Consider using explicit X-vs-ReLU(L) loss instead of Z-vs-L loss for all algorithms

Which of these best describes your feature request:

[ ] Library usability improvement
[x] Performance improvement (speed, accuracy)
[ ] New methodology or algorithm

Describe how the new feature would improve the library: As pointed out in PR #18, most of the kernel methods compute the loss for each iteration by taking the norm of the difference between the utility matrix Z and the low-rank-reconstruction L. This serves as a proxy for the true optimization target, which is the loss between the post-ReLU low-rank candidate matrix max(0.0, L) and the input sparse matrix X. The proxy is fine in most cases, because by construction Z's only positive values are those of the original sparse matrix X.

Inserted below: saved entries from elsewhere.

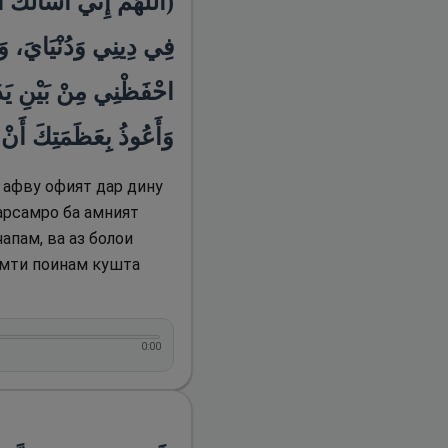
اللَّهُمَّ إِنِّي أَسْأَلُكَ ال
فِي دِينِي وَدُنْيَايَ، وَأ
احْفَظْنِي مِنْ بَيْنِ ي،
وَأَعُوذُ بِعَظَمَتِكَ أَن)
у афву офият дар дину
арсамро ба амният
апам, ва аз болои
самти поинам кушта
0:00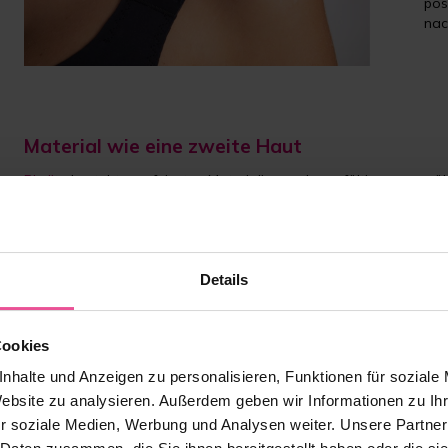
pos
nac
Material wie eine zweite Haut
PI elite
besteht aus feinsten Materialien und sorgfältig ausgewä
feuchtigkeitstransportierende Eigenschaften für ein trockenes
im Griff und pillingresistent, bietet es eine sanfte, aber feste Komp
Zarte pinke Details runden das Bild ab und unterstreichen Ihre E
Kompressions-BH, sondern ein Statement für Raffinesse und Qual
Details
Cookies
nhalte und Anzeigen zu personalisieren, Funktionen für soziale
Website zu analysieren. Außerdem geben wir Informationen zu I
r soziale Medien, Werbung und Analysen weiter. Unsere Partner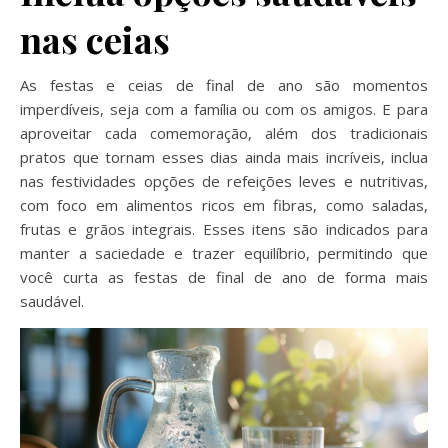
nas ceias
As festas e ceias de final de ano são momentos
imperdíveis, seja com a família ou com os amigos. E para
aproveitar cada comemoração, além dos tradicionais
pratos que tornam esses dias ainda mais incríveis, inclua
nas festividades opções de refeições leves e nutritivas,
com foco em alimentos ricos em fibras, como saladas,
frutas e grãos integrais. Esses itens são indicados para
manter a saciedade e trazer equilíbrio, permitindo que
você curta as festas de final de ano de forma mais
saudável.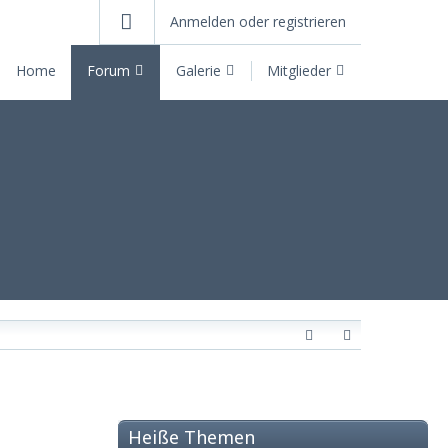
Anmelden oder registrieren
Home
Forum
Galerie
Mitglieder
Heiße Themen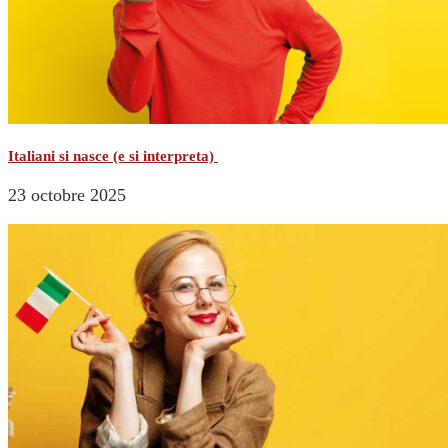
Italiani si nasce (e si interpreta)
23 octobre 2025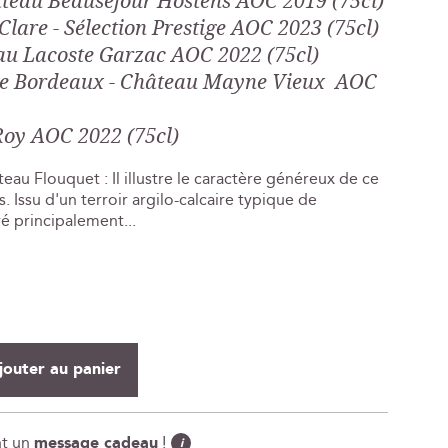
teau Beauséjour Hostens AOC 2019 (75cl)
Clare - Sélection Prestige AOC 2023 (75cl)
au Lacoste Garzac AOC 2022 (75cl)
s de Bordeaux - Château Mayne Vieux AOC
Roy AOC 2022 (75cl)
teau Flouquet : Il illustre le caractère généreux de ce
. Issu d'un terroir argilo-calcaire typique de
oré principalement...
jouter au panier
nt un
message cadeau
!
i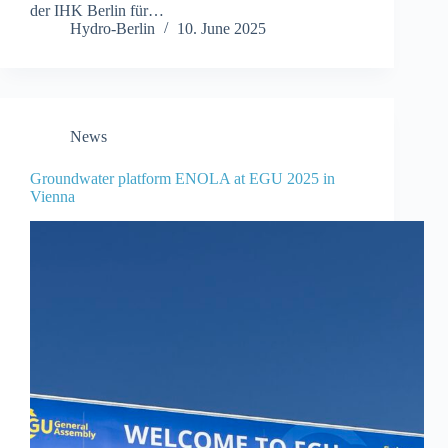
der IHK Berlin für…
Hydro-Berlin
10. June 2025
News
Groundwater platform ENOLA at EGU 2025 in
Vienna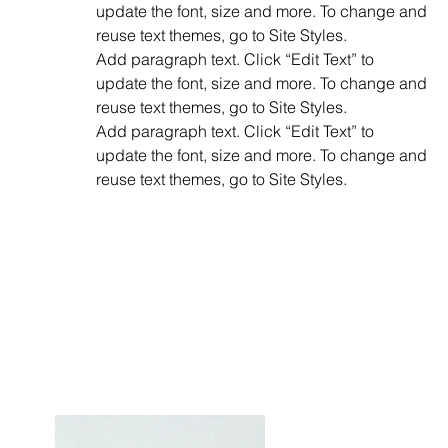
update the font, size and more. To change and
reuse text themes, go to Site Styles.
Add paragraph text. Click “Edit Text” to
update the font, size and more. To change and
reuse text themes, go to Site Styles.
Add paragraph text. Click “Edit Text” to
update the font, size and more. To change and
reuse text themes, go to Site Styles.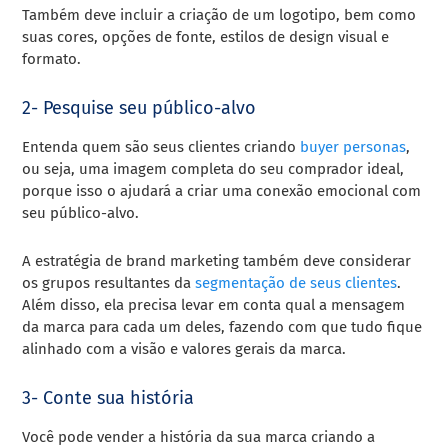
Também deve incluir a criação de um logotipo, bem como
suas cores, opções de fonte, estilos de design visual e
formato.
2- Pesquise seu público-alvo
Entenda quem são seus clientes criando
buyer personas
,
ou seja, uma imagem completa do seu comprador ideal,
porque isso o ajudará a criar uma conexão emocional com
seu público-alvo.
A estratégia de brand marketing também deve considerar
os grupos resultantes da
segmentação de seus clientes
.
Além disso, ela precisa levar em conta qual a mensagem
da marca para cada um deles, fazendo com que tudo fique
alinhado com a visão e valores gerais da marca.
3- Conte sua história
Você pode vender a história da sua marca criando a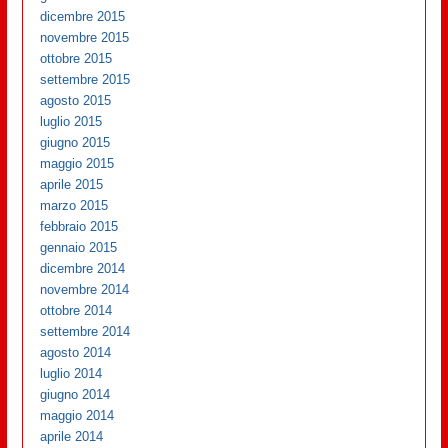
dicembre 2015
novembre 2015
ottobre 2015
settembre 2015
agosto 2015
luglio 2015
giugno 2015
maggio 2015
aprile 2015
marzo 2015
febbraio 2015
gennaio 2015
dicembre 2014
novembre 2014
ottobre 2014
settembre 2014
agosto 2014
luglio 2014
giugno 2014
maggio 2014
aprile 2014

However, momentum-based methods (such as the Aggressive Momentum method implemented in #18) risk breaking that property: the momentum effect may create positive values in Z that do not match X.

This raises the question of whether it would be desirable in principle to compute the loss based on the actual reconstruction instead of the proxy, even when the momentum is not an issue.

Describe the solution you'd like If we decide to make this change, it would essentially involve promoting the model_free_util.reconstruct_X_from_L function introduced in PR #18 to a more general location, and rewriting the compute_loss function in loss_util.py so that it always applies the reconstruction and uses the original sparse matrix, rather than the proxy.

Describe alternatives you've considered The clear alternative is to leave the existing code unchanged, and continue using the proxy Z - L where it's currently used.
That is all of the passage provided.